Building

Material

Conversations


Scott Andrew Elliott and Chris Cottrell

Section drawing of the RMIT Design Hub. Highlighted areas mark the locations of the projects discussed, and can be used to navigate through this research document.

1:

An expanded notion

To create a collaborative work requires continual negotiation, a back-and-forth dialogue, a pushing and pulling carried out by those involved—both human and non-human. The interactions between these various collaborators can be understood through an expanded notion of conversation. Taking a conversational approach to creative practice leads to making works out of the relations and interactions between people, materials and contexts, an approach that bears similarities to site-specific and site-determined practices. This expansion opens the door to diffuse notions of authorship in the development and production of creative works, and also provides insight into relations that exist between humans and their surrounding environments.

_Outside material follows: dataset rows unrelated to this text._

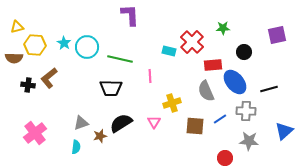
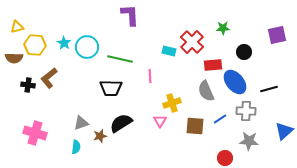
pink triangle: moved 6 px right, 1 px up
pink cross: rotated 35 degrees counterclockwise
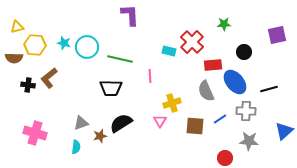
green star: moved 1 px right, 4 px up
cyan star: rotated 16 degrees counterclockwise
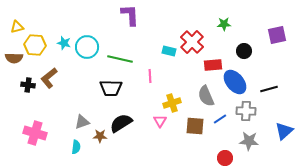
black circle: moved 1 px up
gray semicircle: moved 5 px down
gray triangle: moved 1 px right, 1 px up
brown star: rotated 16 degrees clockwise
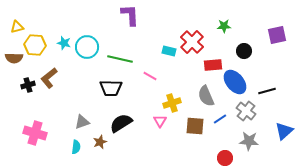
green star: moved 2 px down
pink line: rotated 56 degrees counterclockwise
black cross: rotated 24 degrees counterclockwise
black line: moved 2 px left, 2 px down
gray cross: rotated 36 degrees clockwise
brown star: moved 6 px down; rotated 24 degrees counterclockwise
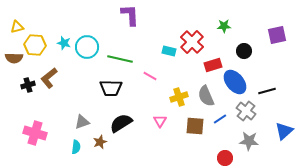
red rectangle: rotated 12 degrees counterclockwise
yellow cross: moved 7 px right, 6 px up
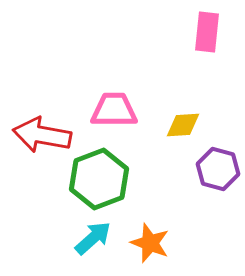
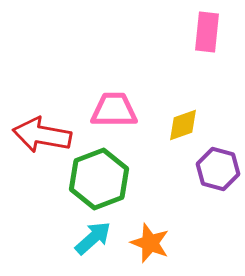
yellow diamond: rotated 15 degrees counterclockwise
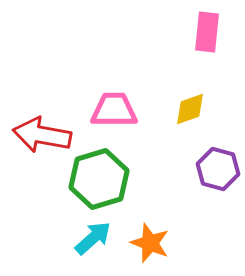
yellow diamond: moved 7 px right, 16 px up
green hexagon: rotated 4 degrees clockwise
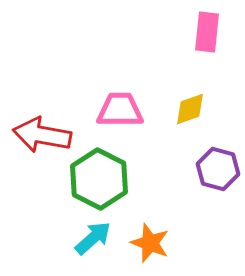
pink trapezoid: moved 6 px right
green hexagon: rotated 16 degrees counterclockwise
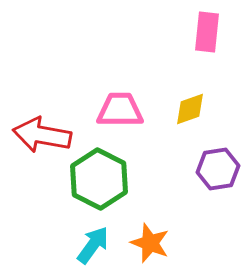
purple hexagon: rotated 24 degrees counterclockwise
cyan arrow: moved 7 px down; rotated 12 degrees counterclockwise
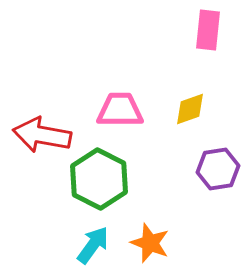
pink rectangle: moved 1 px right, 2 px up
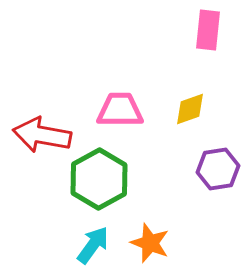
green hexagon: rotated 4 degrees clockwise
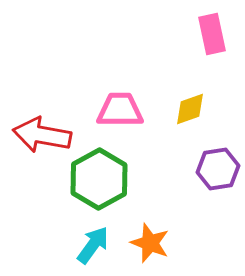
pink rectangle: moved 4 px right, 4 px down; rotated 18 degrees counterclockwise
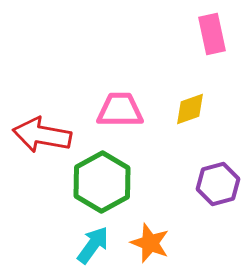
purple hexagon: moved 15 px down; rotated 6 degrees counterclockwise
green hexagon: moved 3 px right, 3 px down
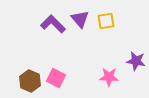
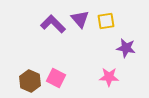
purple star: moved 10 px left, 13 px up
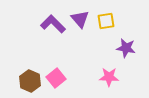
pink square: rotated 24 degrees clockwise
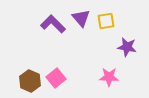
purple triangle: moved 1 px right, 1 px up
purple star: moved 1 px right, 1 px up
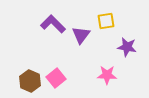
purple triangle: moved 17 px down; rotated 18 degrees clockwise
pink star: moved 2 px left, 2 px up
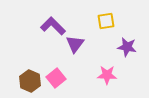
purple L-shape: moved 2 px down
purple triangle: moved 6 px left, 9 px down
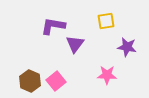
purple L-shape: rotated 35 degrees counterclockwise
pink square: moved 3 px down
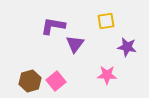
brown hexagon: rotated 20 degrees clockwise
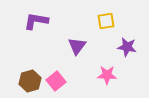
purple L-shape: moved 17 px left, 5 px up
purple triangle: moved 2 px right, 2 px down
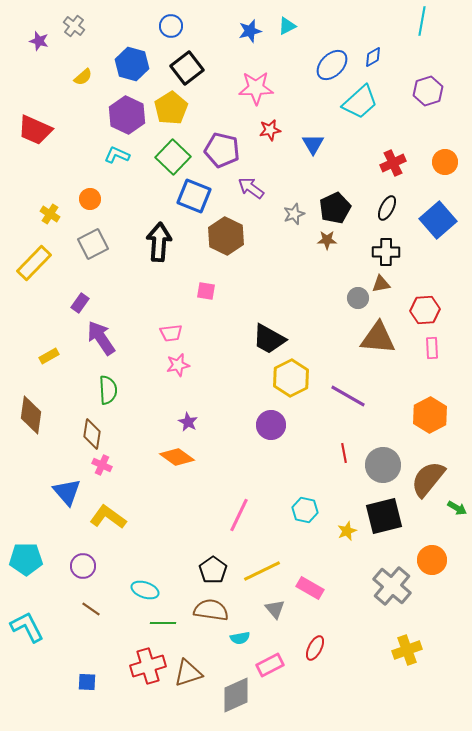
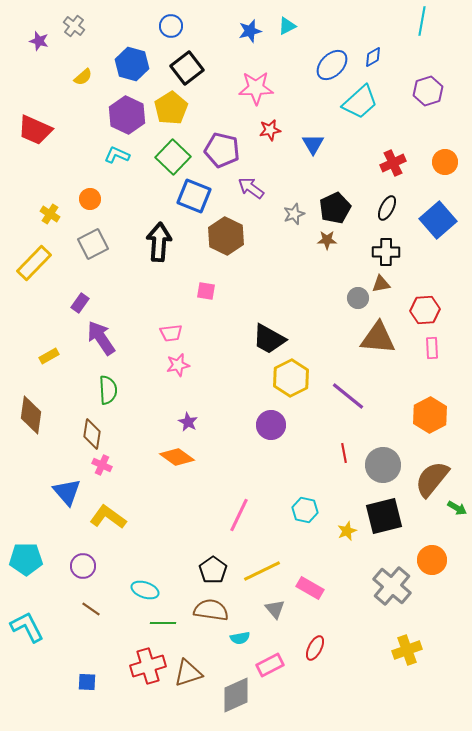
purple line at (348, 396): rotated 9 degrees clockwise
brown semicircle at (428, 479): moved 4 px right
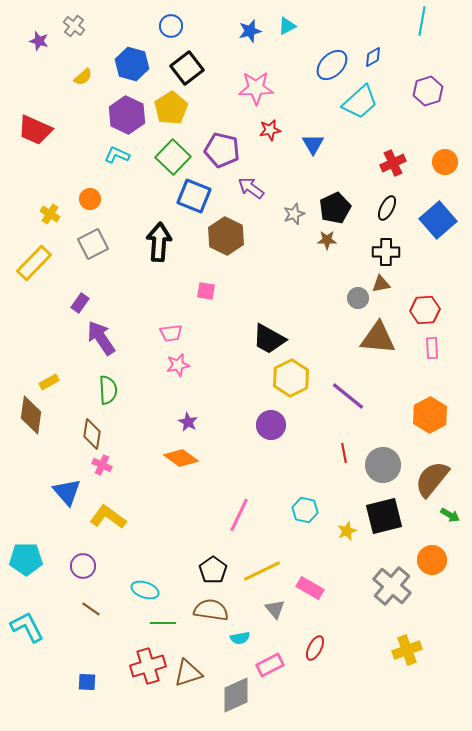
yellow rectangle at (49, 356): moved 26 px down
orange diamond at (177, 457): moved 4 px right, 1 px down
green arrow at (457, 508): moved 7 px left, 7 px down
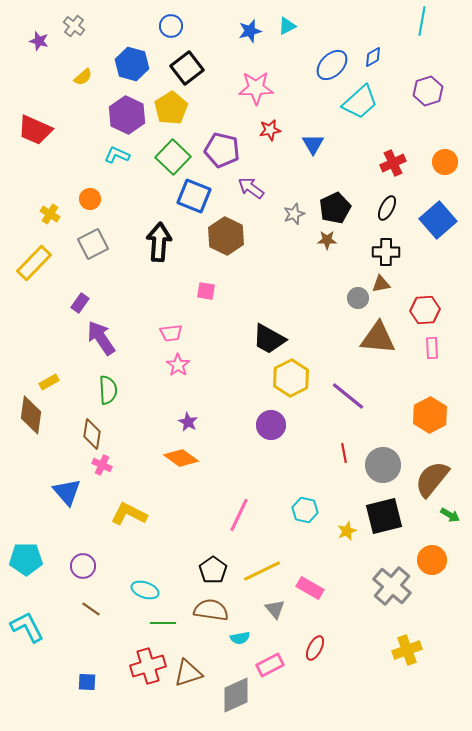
pink star at (178, 365): rotated 25 degrees counterclockwise
yellow L-shape at (108, 517): moved 21 px right, 3 px up; rotated 9 degrees counterclockwise
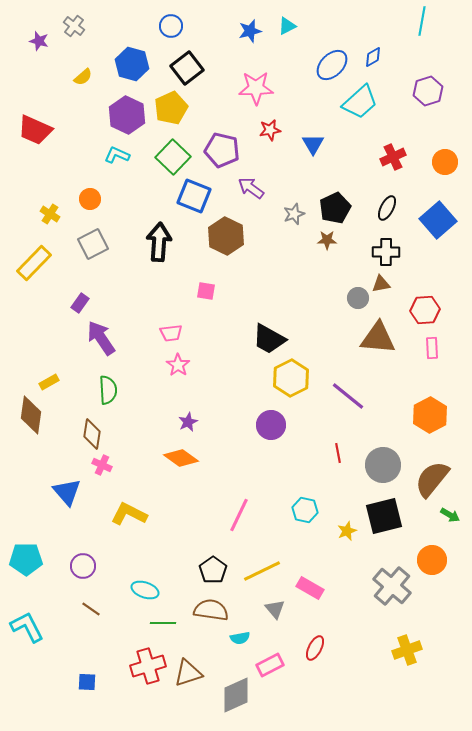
yellow pentagon at (171, 108): rotated 8 degrees clockwise
red cross at (393, 163): moved 6 px up
purple star at (188, 422): rotated 18 degrees clockwise
red line at (344, 453): moved 6 px left
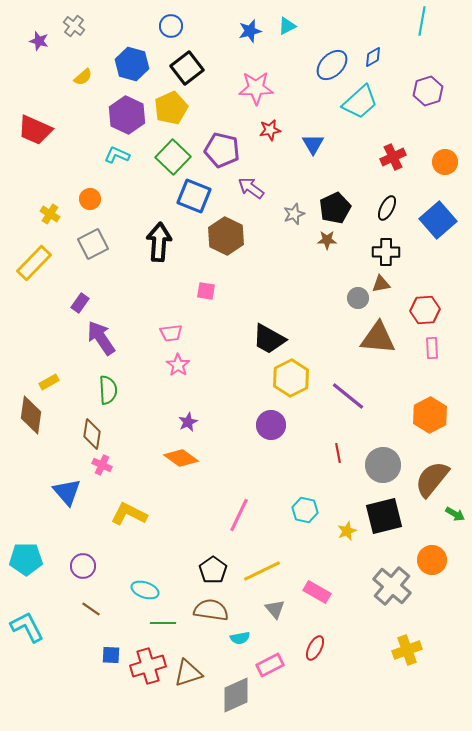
green arrow at (450, 515): moved 5 px right, 1 px up
pink rectangle at (310, 588): moved 7 px right, 4 px down
blue square at (87, 682): moved 24 px right, 27 px up
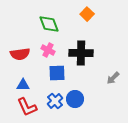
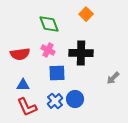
orange square: moved 1 px left
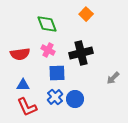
green diamond: moved 2 px left
black cross: rotated 15 degrees counterclockwise
blue cross: moved 4 px up
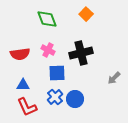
green diamond: moved 5 px up
gray arrow: moved 1 px right
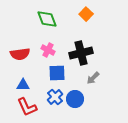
gray arrow: moved 21 px left
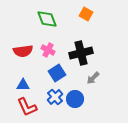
orange square: rotated 16 degrees counterclockwise
red semicircle: moved 3 px right, 3 px up
blue square: rotated 30 degrees counterclockwise
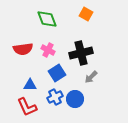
red semicircle: moved 2 px up
gray arrow: moved 2 px left, 1 px up
blue triangle: moved 7 px right
blue cross: rotated 14 degrees clockwise
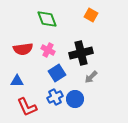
orange square: moved 5 px right, 1 px down
blue triangle: moved 13 px left, 4 px up
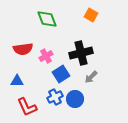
pink cross: moved 2 px left, 6 px down; rotated 32 degrees clockwise
blue square: moved 4 px right, 1 px down
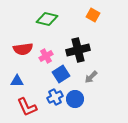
orange square: moved 2 px right
green diamond: rotated 55 degrees counterclockwise
black cross: moved 3 px left, 3 px up
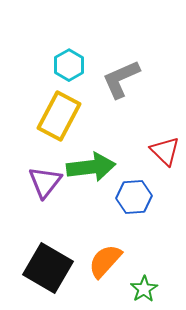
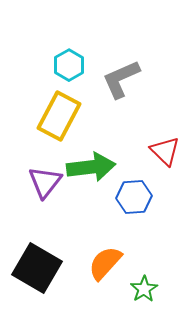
orange semicircle: moved 2 px down
black square: moved 11 px left
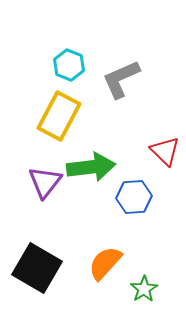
cyan hexagon: rotated 8 degrees counterclockwise
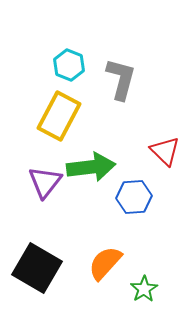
gray L-shape: rotated 129 degrees clockwise
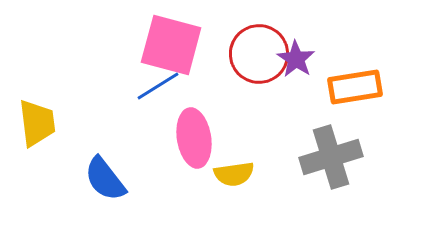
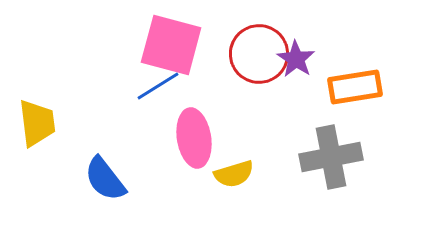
gray cross: rotated 6 degrees clockwise
yellow semicircle: rotated 9 degrees counterclockwise
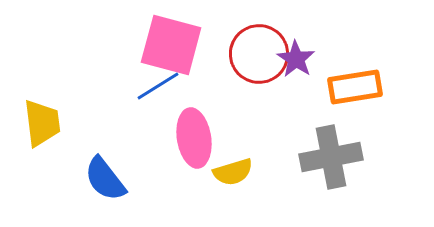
yellow trapezoid: moved 5 px right
yellow semicircle: moved 1 px left, 2 px up
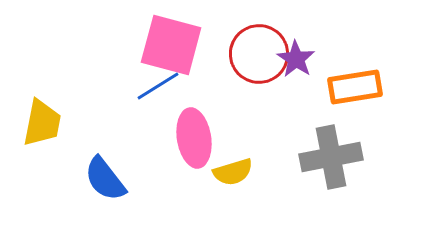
yellow trapezoid: rotated 18 degrees clockwise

Questions of authorship have a long lineage in artistic practice, from the readymades of Marcel Duchamp and the collage and text experiments of the Dadaists in the 1910s and 1920s through to more recent practices predicated on replication rather than ‘original’ expression, such as those of Sturtevant and Glenn Seator.

 

In this paper we consider the propositions made by authors associated with ideas of non-human agency, who are sometimes grouped together as New Materialists. Jane Bennett's idea of ‘vital materialism’ posits the idea that materials have their own vitality which can be operative in relations with other materials as well as with living organisms, humans included. Conceiving of matter in this way opens up the idea of creative collaboration as a conversational process between a diverse array of living, inert and environmental ‘actants’. The question then becomes how the conversational exchange between these various entities might be understood and what benefit might emerge from engaging with these other actants in conversation within a creative practice. Bennett asks, “Can we theorize more closely the various forms of such communicative energies? How can humans learn to hear or enhance our receptivity for ‘propositions’ not expressed in words? How to translate between them?”

 

Unlike Bennett’s insightful but theoretically driven approach, we address these questions as creative practitioners, speculating and experimenting with these ideas through the production of installations and experimental writing projects. All the projects discussed enter into conversation with a particular architectural environment, the RMIT University Design Hub building in Melbourne, Australia. The University's aspiration for this building is that it act as “a new kind of creative environment … for collaborative, inter-disciplinary interaction and education.” The installation projects we produced were conceived of as posing questions back to the building, entering into a conversation with the Design Hub. Our projects were partially shaped by the building but developed their own language in which to ‘speak back’ to the surrounding environment. These ideas were also extended into a reflective writing project in which we used experimental writing techniques to allow a third voice to emerge between our writings, disrupting the already complex process of co-authored writing. Understanding conversation in these expanded ways, not limited only to verbal exchange, implies that each element of the conversation has agency and the potential to speak back to the other parts. That numerous, diverse elements come together to form conversations implies a diffused, distributed idea of authorship. The building we were working in, the people we are working with, the materials, the processes, the resulting projects all have a voice in the ongoing conversations generated through the projects.

 

This research document describes a series of creative collaborative engagements with the environments of the Design Hub. This began with a series of installations for the Building Movements project in 2013 and was followed in 2014-15 with an experimental piece of reflective creative writing titled Writing Writing Movements Tentatively. The ideas and insights generated through this writing process were then taken up in two subsequent projects: AJ8 in 2016 and Extrusion in 2017. These continued the conversational approach to collaborating with and within the Design Hub that we began in Building Movements. What emerges from this sustained dialogue with the building is a relational approach to creative practice that works with the agency of materials and environments, understood through an expanded notion of conversation.